Bob came to my club and did a hour long session on the basics of his teaching and philosophy of fitness and how it relates to the golf swing and its performance.  My members thoroughly enjoyed the hour and wanted more.  I was impressed with his content and explanation.  My members were floored with his Q&A and his personal adaptation to their issues.  I was impressed with his interaction with attendants of the seminar.  If you are looking for someone to integrate your fitness program with the golf program, Bob is the guy to do it!  We will be booking Bob to come back to our club next spring.
Shannon Howell, PGA Head Golf Professional
Country Club of Sapphire Valley, Sapphire Valley, NC

"Bob Forman was fabulous!  He is a great presenter who shared some extremely valuable information related to how anatomical deficiencies such as: poor posture, flexibility, and balance impact our golf swing.  He not only shared what they are and how they impact the swing, but also demonstrated exercises to help correct them."
Ellen Gregory
EWGA-Wilmington, NC chapter

“Westchester is one of the Country’s largest private clubs with a membership that has high expectations for service and performance.  Bob Forman’s seminar on golf specific fitness and flexibility was extremely well received and motivated many of my members to begin a program of evaluation, exercise and follow-ups.  I highly recommend Bob for his knowledge, energy , and ability to connect with amateurs concerning golf fitness.” 
John Kennedy, Director of Golf
Westchester CC, 
Harrison, NY

Bob has a fantastic ability to understand and combine his expertise of the physical complexities of the human body with the PGA Professional’s trained eye with respect to the complexities of the golf swing.  Bob offers a refreshing angle that most amateur and professional golfers can understand and embrace.  Many times, a golfer will have physical limitations that prevents him or her from moving the way the PGA Professional is trying to instruct.  Bob can take the golfer’s weakest physical traits and focus a training program to better overcome those obstacles and allow the golfers to ultimately improve their swing. 
Dennis Nicholl, PGA Head Golf Professional
The Dunes Golf & Beach Club, Myrtle Beach, South Carolina


Functional Golf Fitness Training is a comprehensive player improvement resource for golfers of all ages and levels, teaching professionals and coaches.  
A great manual for golf teams as well.  

Dedicated chapters on:
- the common physical deficiencies most golfers have, how to detect and correct with over 40 golf-specific exercises and drills
- preventing/alleviating the #1 injury in golf, low back injury
- how to fix the more common swing faults 
- how to put together an inexpensive home gym

Amazon reviews:

"Very clear explanations of causes and fixes for main physical deficiencies affecting golfers.
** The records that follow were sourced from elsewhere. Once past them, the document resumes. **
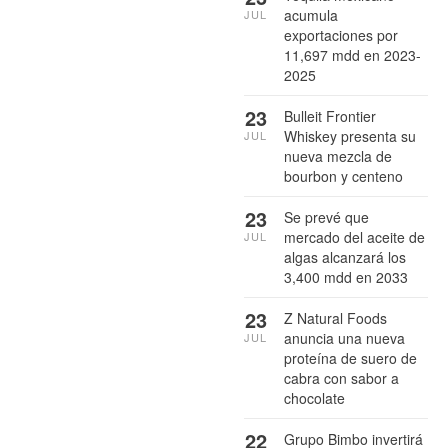
acumula
JUL
exportaciones por
11,697 mdd en 2023-
2025
23
Bulleit Frontier
Whiskey presenta su
JUL
nueva mezcla de
bourbon y centeno
23
Se prevé que
mercado del aceite de
JUL
algas alcanzará los
3,400 mdd en 2033
23
Z Natural Foods
anuncia una nueva
JUL
proteína de suero de
cabra con sabor a
chocolate
22
Grupo Bimbo invertirá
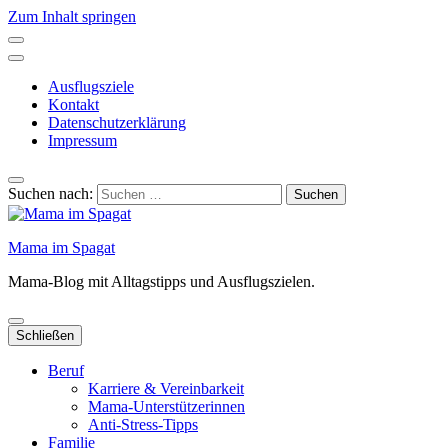
Zum Inhalt springen
Ausflugsziele
Kontakt
Datenschutzerklärung
Impressum
Suchen nach:
Mama im Spagat
Mama-Blog mit Alltagstipps und Ausflugszielen.
Schließen
Beruf
Karriere & Vereinbarkeit
Mama-Unterstützerinnen
Anti-Stress-Tipps
Familie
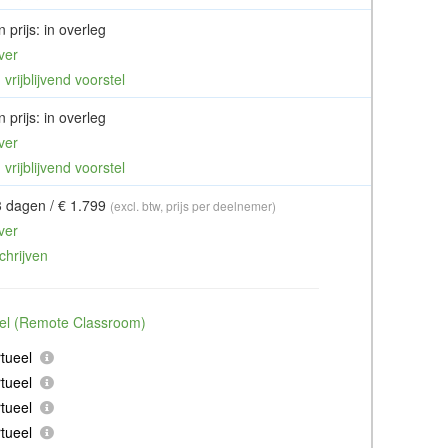
 prijs: in overleg
ver
vrijblijvend voorstel
 prijs: in overleg
ver
vrijblijvend voorstel
3 dagen / € 1.799
(excl. btw, prijs per deelnemer)
ver
chrijven
ueel (Remote Classroom)
tueel
tueel
tueel
tueel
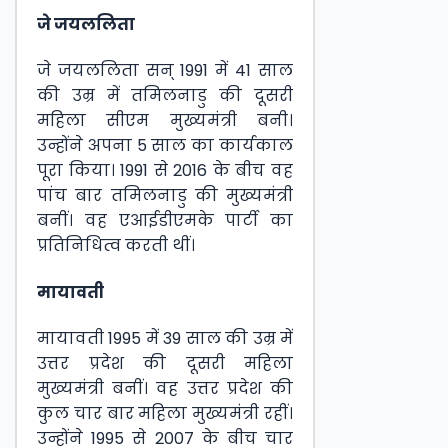
जे जयललिता
जे जयललिता सन् 1991 में 41 साल
की उम्र में तमिलनाडु की दूसरी
महिला सीएम मुख्यमंत्री बनी।
उन्होंने अपना 5 साल का कार्यकाल
पूरा किया। 1991 से 2016 के बीच वह
पांच बार तमिलनाडु की मुख्यमंत्री
बनीं। वह एआईडीएमके पार्टी का
प्रतिनिधित्व करती थीं।
मायावती
मायावती 1995 में 39 साल की उम्र में
उत्तर प्रदेश की दूसरी महिला
मुख्यमंत्री बनीं। वह उत्तर प्रदेश की
कुल चार बार महिला मुख्यमंत्री रहीं।
उन्होंने 1995 से 2007 के बीच चार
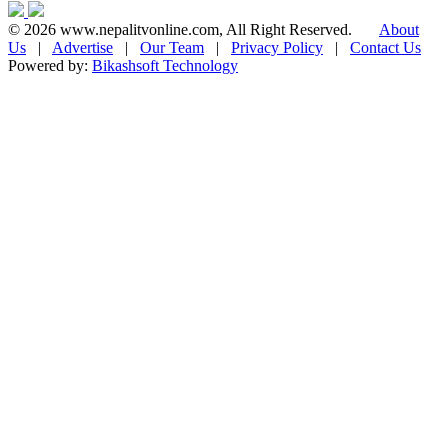
© 2026 www.nepalitvonline.com, All Right Reserved.
About
Us
|
Advertise
|
Our Team
|
Privacy Policy
|
Contact Us
Powered by:
Bikashsoft Technology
Easy to follow instructions. While other books may give a whole laundry list of exercises that end up not being used, Forman has selected a few for each issue and puts together a program that doesn't take long to do"

"This book not only tells you what to do but also why you need to do and what results you can expect.
I have every book in print about golf fitness and this book is by far the best."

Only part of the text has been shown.